**Given information**
Segment Open

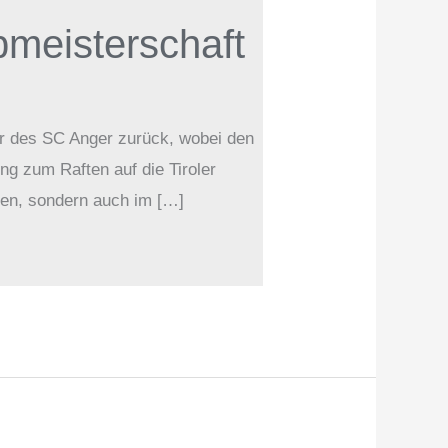
bmeisterschaft
ger des SC Anger zurück, wobei den
ng zum Raften auf die Tiroler
gten, sondern auch im […]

Segment Closed

**Required work**
Recopy the full listing exactly, passing over any picture.

**Answer to this task**
bmeisterschaft
ger des SC Anger zurück, wobei den
ng zum Raften auf die Tiroler
gten, sondern auch im […]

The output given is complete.